#5 North West Switzerland.
One of Switzerland’s underrated tourist destinations, Basel has a beautiful medieval old town centre, a vibrant Carnival, and several world class art museums built by architects like Renzo Piano, Mario Botta and Herzog & De Meuron. Basel is also rich in architecture old and new, with a Romanesque Münster (cathedral), a Renaissance Rathaus (town hall), and various examples of high quality contemporary architecture, including more buildings by Herzog & De Meuron, Richard Meier, Diener & Diener, and various others.
Located in the Dreiländereck (three countries’ corner), Basel is a gateway to the Swiss Jura mountains and nearby cities of Zürich and Lucerne, as well as the neighbouring French region of Alsace and the German Black Forest.

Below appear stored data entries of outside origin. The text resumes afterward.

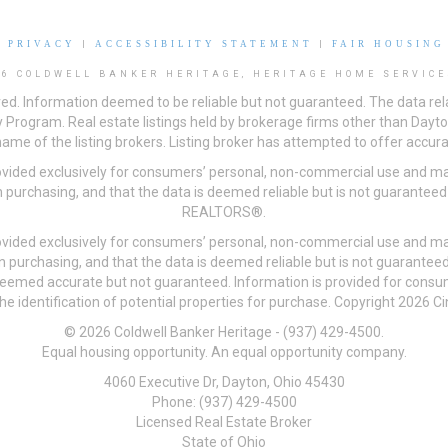
|
PRIVACY
|
ACCESSIBILITY STATEMENT
|
FAIR HOUSING
26 COLDWELL BANKER HERITAGE, HERITAGE HOME SERVICE
ved. Information deemed to be reliable but not guaranteed. The data rela
 Program. Real estate listings held by brokerage firms other than Day
me of the listing brokers. Listing broker has attempted to offer accurat
ovided exclusively for consumers’ personal, non-commercial use and may
 purchasing, and that the data is deemed reliable but is not guarantee
REALTORS®.
ovided exclusively for consumers’ personal, non-commercial use and may
n purchasing, and that the data is deemed reliable but is not guarant
 deemed accurate but not guaranteed. Information is provided for cons
he identification of potential properties for purchase. Copyright 2026 C
© 2026 Coldwell Banker Heritage - (937) 429-4500.
Equal housing opportunity. An equal opportunity company.
4060 Executive Dr, Dayton, Ohio 45430
Phone: (937) 429-4500
Licensed Real Estate Broker
State of Ohio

There are a number of things to see and do if you have a few days to spend.
With its natural landscape shaped by the Aare and the Jura, its picturesque old town centre, and its central location between Zurich, Basel and Lucerne, Aarau is regarded as one of Switzerland’s most attractive cities.
The people of Aarau enjoy a high standard of living. Visitors come from far and wide to this capital of Canton Aargau to enjoy and admire its rich cultural and natural offerings and its many surprising sights. One of Aarau’s special features is its many so-called “Dachhimmel” – these are the carefully painted undersides of the eaves of the houses in the old town centre.
Olten is a town in the canton of Solothurn in Switzerland and capital of the district of the same name. Olten’s railway station is within 30 minutes of Zürich, Bern, Basel, and Lucerne by train, and is a rail hub of Switzerland
The small town of Olten lies between Solothurn and Aarau at the southern foot of the Jura on the river Aare. Thanks to its central location in the Swiss Mittelland, the town is a popular venue for conventions and meetings. The unspoiled nature of the nearby Jura heights however also makes the area an attractive leisure region.